■ TASK REQUIREMENTS: When the string "groups" appears in a line of the records, show the whole line.

■ Document layout analysis data:
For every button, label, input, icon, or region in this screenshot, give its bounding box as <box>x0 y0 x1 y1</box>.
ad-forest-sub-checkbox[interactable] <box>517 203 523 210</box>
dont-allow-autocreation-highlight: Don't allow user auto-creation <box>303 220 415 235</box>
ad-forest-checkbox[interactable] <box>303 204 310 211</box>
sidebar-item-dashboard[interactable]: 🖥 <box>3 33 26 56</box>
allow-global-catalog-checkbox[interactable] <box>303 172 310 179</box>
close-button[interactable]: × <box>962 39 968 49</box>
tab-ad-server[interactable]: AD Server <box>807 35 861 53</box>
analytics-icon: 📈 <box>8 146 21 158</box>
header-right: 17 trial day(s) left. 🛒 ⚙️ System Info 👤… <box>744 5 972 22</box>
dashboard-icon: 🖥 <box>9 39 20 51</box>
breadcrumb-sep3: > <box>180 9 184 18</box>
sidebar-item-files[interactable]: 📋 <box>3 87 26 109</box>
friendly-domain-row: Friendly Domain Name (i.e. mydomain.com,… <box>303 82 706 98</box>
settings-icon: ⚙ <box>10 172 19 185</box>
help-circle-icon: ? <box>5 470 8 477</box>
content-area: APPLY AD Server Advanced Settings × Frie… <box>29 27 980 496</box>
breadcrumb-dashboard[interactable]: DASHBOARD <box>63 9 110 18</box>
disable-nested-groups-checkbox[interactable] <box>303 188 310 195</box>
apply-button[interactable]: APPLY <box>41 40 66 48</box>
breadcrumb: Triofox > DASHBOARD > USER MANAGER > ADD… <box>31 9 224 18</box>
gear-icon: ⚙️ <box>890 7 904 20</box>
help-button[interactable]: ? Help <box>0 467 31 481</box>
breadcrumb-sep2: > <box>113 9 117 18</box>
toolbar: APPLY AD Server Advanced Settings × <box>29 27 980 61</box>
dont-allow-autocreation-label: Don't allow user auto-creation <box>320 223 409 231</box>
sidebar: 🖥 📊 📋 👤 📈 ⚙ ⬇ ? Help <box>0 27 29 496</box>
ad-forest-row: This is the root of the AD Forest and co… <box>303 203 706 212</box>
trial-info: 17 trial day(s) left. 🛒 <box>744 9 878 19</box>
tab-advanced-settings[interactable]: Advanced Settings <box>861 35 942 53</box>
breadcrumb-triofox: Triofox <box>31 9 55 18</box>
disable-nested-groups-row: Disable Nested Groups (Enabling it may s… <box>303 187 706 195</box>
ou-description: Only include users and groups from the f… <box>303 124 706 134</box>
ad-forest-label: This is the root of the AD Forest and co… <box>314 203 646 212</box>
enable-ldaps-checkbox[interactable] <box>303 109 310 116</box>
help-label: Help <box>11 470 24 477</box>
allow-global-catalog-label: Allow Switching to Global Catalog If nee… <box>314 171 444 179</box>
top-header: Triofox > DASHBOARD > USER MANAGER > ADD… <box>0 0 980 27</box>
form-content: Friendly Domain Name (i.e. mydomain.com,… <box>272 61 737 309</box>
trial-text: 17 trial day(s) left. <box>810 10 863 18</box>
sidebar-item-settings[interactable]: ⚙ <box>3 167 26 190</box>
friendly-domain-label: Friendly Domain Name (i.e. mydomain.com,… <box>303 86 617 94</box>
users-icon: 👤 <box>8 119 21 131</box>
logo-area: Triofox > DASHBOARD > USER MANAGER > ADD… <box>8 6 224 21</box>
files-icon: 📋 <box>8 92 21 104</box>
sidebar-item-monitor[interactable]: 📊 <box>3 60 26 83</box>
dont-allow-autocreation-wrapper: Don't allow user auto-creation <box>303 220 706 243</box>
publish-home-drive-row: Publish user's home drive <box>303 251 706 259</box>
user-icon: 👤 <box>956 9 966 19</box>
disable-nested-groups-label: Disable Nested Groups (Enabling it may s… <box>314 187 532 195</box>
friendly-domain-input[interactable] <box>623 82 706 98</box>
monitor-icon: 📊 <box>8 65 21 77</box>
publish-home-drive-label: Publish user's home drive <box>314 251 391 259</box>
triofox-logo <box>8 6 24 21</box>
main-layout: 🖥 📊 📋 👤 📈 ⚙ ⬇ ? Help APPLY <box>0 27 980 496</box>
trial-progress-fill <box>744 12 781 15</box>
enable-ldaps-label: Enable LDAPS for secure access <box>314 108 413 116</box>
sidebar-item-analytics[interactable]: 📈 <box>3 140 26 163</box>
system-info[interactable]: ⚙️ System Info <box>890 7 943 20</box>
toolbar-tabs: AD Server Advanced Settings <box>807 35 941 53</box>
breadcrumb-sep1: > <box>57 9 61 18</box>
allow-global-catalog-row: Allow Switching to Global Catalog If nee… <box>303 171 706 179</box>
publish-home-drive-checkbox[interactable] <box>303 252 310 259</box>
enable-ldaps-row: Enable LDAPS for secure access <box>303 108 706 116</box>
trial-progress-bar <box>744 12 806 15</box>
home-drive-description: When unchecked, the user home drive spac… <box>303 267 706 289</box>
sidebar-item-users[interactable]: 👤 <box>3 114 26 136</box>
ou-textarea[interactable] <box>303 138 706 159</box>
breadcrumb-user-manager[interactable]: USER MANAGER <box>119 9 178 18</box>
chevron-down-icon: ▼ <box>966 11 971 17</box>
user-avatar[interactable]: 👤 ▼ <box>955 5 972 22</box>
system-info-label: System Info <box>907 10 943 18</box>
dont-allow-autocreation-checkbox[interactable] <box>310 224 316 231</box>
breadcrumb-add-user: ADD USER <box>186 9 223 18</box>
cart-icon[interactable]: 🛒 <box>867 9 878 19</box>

■ PROBLEM SOLUTION:
disable-nested-groups-checkbox[interactable] <box>303 188 310 195</box>
disable-nested-groups-row: Disable Nested Groups (Enabling it may s… <box>303 187 706 195</box>
ou-description: Only include users and groups from the f… <box>303 124 706 134</box>
disable-nested-groups-label: Disable Nested Groups (Enabling it may s… <box>314 187 532 195</box>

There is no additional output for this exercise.